Best name I could think of calling this narrative / myth is people believing in "effortless AI": https://www.insidevoice.ai/p/effortless-ai
In the current architecture there are mathmatical limitations on what it can do with information. However, tool use and external orchestration allow it to work around many (maybe all) those limitations.
The current models have brittle parts and some bad tendencies.. but they will continue to eat up the executive thought ladder.
I think it is better to understand this and position yourself higher and higher on that chain while learning what are the weak areas in the current generation of models.
Your line of thinking is like hiding in a corner while the water is rising.
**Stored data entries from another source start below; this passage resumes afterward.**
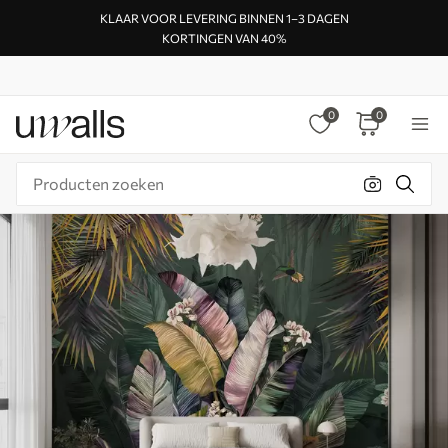
KLAAR VOOR LEVERING BINNEN 1–3 DAGEN
KORTINGEN VAN 40%
0
0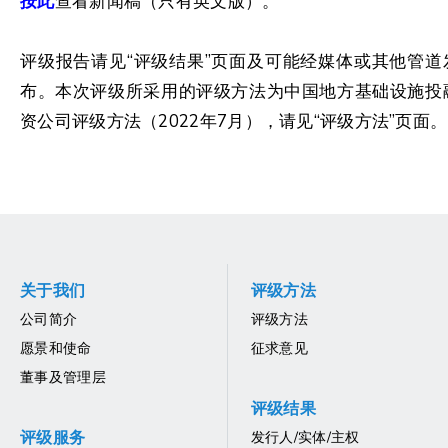
按此
查看新闻稿（只有英文版）。
评级报告请见“评级结果”页面及可能经媒体或其他管道
布。本次评级所采用的评级方法为中国地方基础设施投
资公司评级方法（2022年7月），请见“评级方法”页面。
关于我们
评级方法
公司简介
评级方法
愿景和使命
征求意见
董事及管理层
评级结果
评级服务
发行人/实体/主权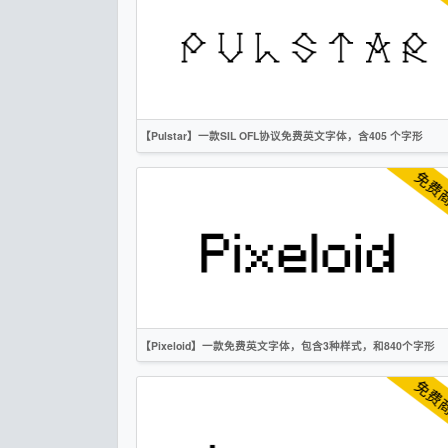
创意
无衬线
OFL
【Pulstar】一款SIL OFL协议免费英文字体，含405 个字形
英文
创意
无衬线
OFL
【Pixeloid】一款免费英文字体，包含3种样式，和840个字形
英文
像素
无衬线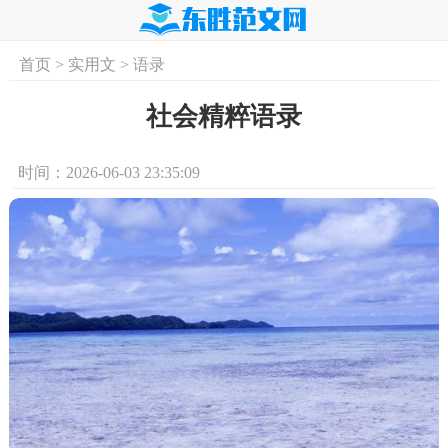
首页
>
实用文
>
语录
首页
实用文
学习资料
培训课程
求
社会精粹语录
时间：2026-06-03 23:35:09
You are right, it is a safe corner, but probably not for long.
Just so we are clear, you are saying you don't use it at all, but you are providing advice about it? Specifically detailing with certainty that the current state of the art has or doesn't have certain traits or abilities.
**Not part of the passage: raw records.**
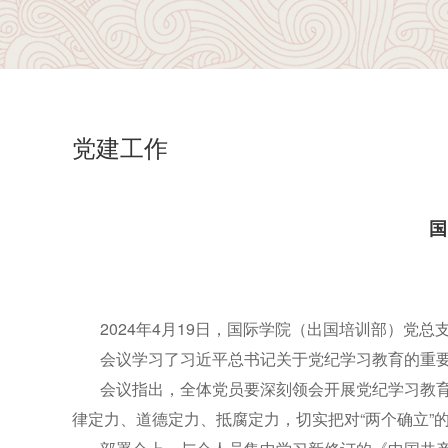
党建工作
国
2024年4月19日，国际学院（出国培训部）
会议学习了习近平总书记关于党纪学习教育的重
会议指出，全体党员要深刻领会开展党纪学习教
律定力、道德定力、抵腐定力，切实把对“两个确立”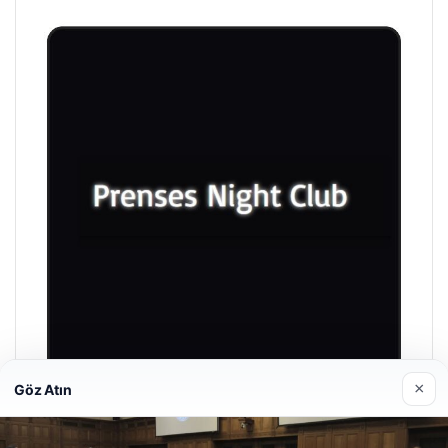
×
Göz Atın
Prenses Night Club
Nisan 29, 2026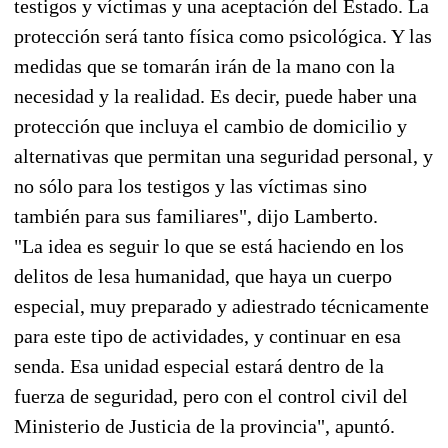
testigos y víctimas y una aceptación del Estado. La
protección será tanto física como psicológica. Y las
medidas que se tomarán irán de la mano con la
necesidad y la realidad. Es decir, puede haber una
protección que incluya el cambio de domicilio y
alternativas que permitan una seguridad personal, y
no sólo para los testigos y las víctimas sino
también para sus familiares", dijo Lamberto.
"La idea es seguir lo que se está haciendo en los
delitos de lesa humanidad, que haya un cuerpo
especial, muy preparado y adiestrado técnicamente
para este tipo de actividades, y continuar en esa
senda. Esa unidad especial estará dentro de la
fuerza de seguridad, pero con el control civil del
Ministerio de Justicia de la provincia", apuntó.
I think I'm the perfect person to be qualified to stand up and say "if they tell you you can't live without it, they are lying to your face." Only someone who has lived without it as I have would be in a position to know
How has free code, developed by humans, become more available than ever and yet somehow we have had to employ more and more developers? Why didn't we trend toward less developers?
It just doesn't make sense. AI is nothing but a snippet generator, a static analyzer, a linter, a compiler, an LSP, a google search, a copy paste from stackoverflow, all technologies we've had for a long time, all things developers used to have to go without at some point in history.
I don't have the answers.
ChatGPT, is that you?
Think of yourself as a chef and LLMs as ready to eat meals or a recipe app. Can ready to eat meals OR recipe apps put a chef out of business?
It is certainly more eloquent than you regarding software architecture (which was a scam all along, but conversation for another time). It will find SOME bugs better than you, that's a given.
Review code better than you? Seriously? What you're using and what you consider code review? Assume I could identify one change broke production and you reviewed the latest commit. I am pinging you and you better answer. Ok, Claude broke production, now what? Can you begin to understand the difference between you and the generative technology? When you hop on the call, you will explain to me with a great deal of details what you know about the system you built, and explain decision making and changes over time. You'll tell about what worked and what didn't. You will tell about the risks, behavior and expectations. About where the code runs, it's dependencies, users, usage patterns, load, CPU usage and memory footprint, you could probably tell what's happening without looking at logs but at metrics. With Claude I get: you're absolutely right! You asked about what it WAS, but I told you about what it WASN'T! MY BAD.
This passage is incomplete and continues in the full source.